Last week in CounterPunch (1), I wrote that the chair of the Democratic Congressional Campaign Committee (DCCC), Congressman Rahm Emanuel, had worked hard to guarantee that Democratic candidates in key toss-up House races were pro-war. In this he was largely successful, because of the money he commands and the celebrity politicians who reliably respond to his call, ensuring that 20 of the 22 Democratic candidates in these districts are pro-war. So the fix is in for the coming elections.
In 2006, no matter which party controls the House, a majority will be committed to pursuing the war on Iraq--despite the fact that the Democratic rank and file and the general voting public oppose the war by large margins. (I hasten to add that this state of affairs can be reversed even after the sham election between the two War Parties.)
What are Emanuel's views on war and peace? Emanuel has just supplied the answer in the form of a scrawny book co-authored with Bruce Reed, modestly entitled: The Plan: Big Ideas for America. The authors obligingly boil each of the eight parts of "The Plan" down to a single paragraph. The section which embraces all of foreign policy is entitled "A New Strategy to End the War on Terror," a heading revealing in itself since "war on terror" is the way the neocons and the Israeli Lobby currently like to frame the discussion of foreign policy. Here is the book's summary paragraph with my comments in parentheses:"A New Strategy to Win the War on Terror"
("War on Terror," as George Soros points out, is a false metaphor used by those who would drag us into military adventures not in our interest or that of humanity.)"We need to use all the roots of American power to make our country safe. (He begins by playing on fear.)America must lead the world's fight against the spread of evil and totalitarianism, but we must stop trying to win that battle on our own. (Messianic imperialism.) We should reform and strengthen multilateral institutions for the twenty-first century, not walk away from them. We need to fortify the military's "thin green line" around the world by adding to the U.S. Special Forces and the Marines, and by expanding the U.S. army by 100,000 more troops. (An even bigger military for the world's most powerful armed forces, a very militaristic view of the way to handle the conflicts among nations. What uses does Emanuel have in mind for those troops?) We should give our troops a new GI Bill to come home to. (More material incentives to induce the financially strapped to sign up as cannon fodder.)Finally we must protect our homeland and civil liberties by creating a new domestic counterterrorism force like Britain's MI5. (A new domestic spying operation is an obvious threat to our civil liberties; MI5 holds secret files on one in 160 adults in Britain along with files on 53,000 organizations.)
There it is straight from the horse's mouth.(2)

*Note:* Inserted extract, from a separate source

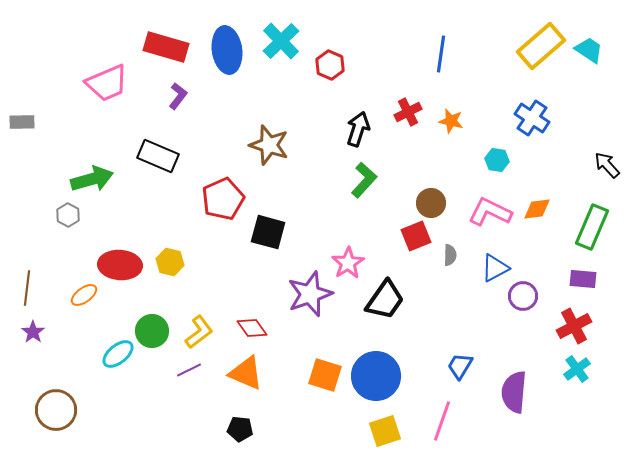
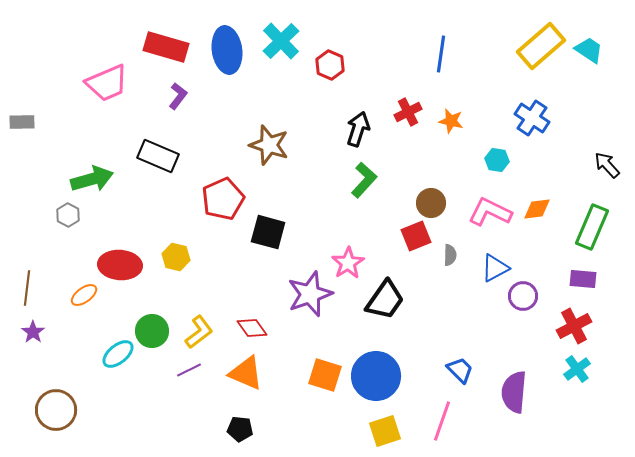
yellow hexagon at (170, 262): moved 6 px right, 5 px up
blue trapezoid at (460, 366): moved 4 px down; rotated 104 degrees clockwise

How does Emanuel, the man who has screened and chosen the 2006 Democratic candidates for Congress, feel specifically about the war on Iraq, the number one issue on voters' minds. Emanuel and Reed do not so much as mention Iraq in their book except in terms of the "war on terror." Nor does Emanuel mention Iraq on his web site as among the important issues facing us, quite amazing omission and one shared by Chuck Schumer who is his equivalent of the Senate side, chairing the DSCC (Democratic Senatorial Campaign Committee). However a very recent profile in Fortune (9/25/2006), "Rahm Emanuel, Pitbull Politician," by Washington Bureau chief Nina Easton notes: "On Iraq, Emanuel has steered clear of the withdraw-now crowd, preferring to criticize Bush for military failures since the 2003 invasion. 'The war never had to turn out this way,' he told me at one of his campaign stops. In January 2005, when asked by Meet the Press's Tim Russert whether he would have voted to authorize the war-'knowing that there are no weapons of mass destruction'-Emanuel answered yes. (He didn't take office until after the vote.) 'I still believe that getting rid of Saddam Hussein was the right thing to do, okay?' he added."
The war on Iraq benefited Israel by laying waste a country seen to be one of its major adversaries. Emanuel's commitment to Israel (4) and his Congressional service to it are not in doubt. The most recent evidence was his attack on the U.S. puppet Prime Minister of Iraq, Nouri al Maliki, because Maliki had labeled Israel's attack on Lebanon as an act of "aggression." Emanuel called on Maliki to cancel his address to Congress; and he was joined by his close friend and DSCC counterpart, Sen. Chuck Schumer, who asked; "Which side is he (Maliki) on when it comes to the war on terror?" In terms of retired Senator Fritz Holling's statement that Congress is Israeli occupied territory, Rahm Emanuel must be considered one of the occupying troops. And he certainly is a major cog in the Israel Lobby as defined by Mearsheimer and Walt.